Give back the full data, unchanged and complete.

[DATA SECTION — start]

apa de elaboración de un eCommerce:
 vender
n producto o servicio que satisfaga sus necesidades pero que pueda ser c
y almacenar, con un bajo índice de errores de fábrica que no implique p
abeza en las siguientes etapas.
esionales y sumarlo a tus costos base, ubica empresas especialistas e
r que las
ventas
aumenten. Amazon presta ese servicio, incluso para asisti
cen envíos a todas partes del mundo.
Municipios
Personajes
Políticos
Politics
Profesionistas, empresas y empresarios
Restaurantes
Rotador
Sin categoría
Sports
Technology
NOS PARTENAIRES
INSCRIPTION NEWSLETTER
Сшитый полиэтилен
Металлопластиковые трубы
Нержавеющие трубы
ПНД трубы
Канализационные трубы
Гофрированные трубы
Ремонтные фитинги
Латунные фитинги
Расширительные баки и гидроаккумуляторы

[DATA SECTION — finish]

ANSWER BELOW |
apa de elaboración de un eCommerce:
 vender
n producto o servicio que satisfaga sus necesidades pero que pueda ser c
y almacenar, con un bajo índice de errores de fábrica que no implique p
abeza en las siguientes etapas.
esionales y sumarlo a tus costos base, ubica empresas especialistas e
r que las
ventas
aumenten. Amazon presta ese servicio, incluso para asisti
cen envíos a todas partes del mundo.
Municipios
Personajes
Políticos
Politics
Profesionistas, empresas y empresarios
Restaurantes
Rotador
Sin categoría
Sports
Technology
NOS PARTENAIRES
INSCRIPTION NEWSLETTER
Сшитый полиэтилен
Металлопластиковые трубы
Нержавеющие трубы
ПНД трубы
Канализационные трубы
Гофрированные трубы
Ремонтные фитинги
Латунные фитинги
Расширительные баки и гидроаккумуляторы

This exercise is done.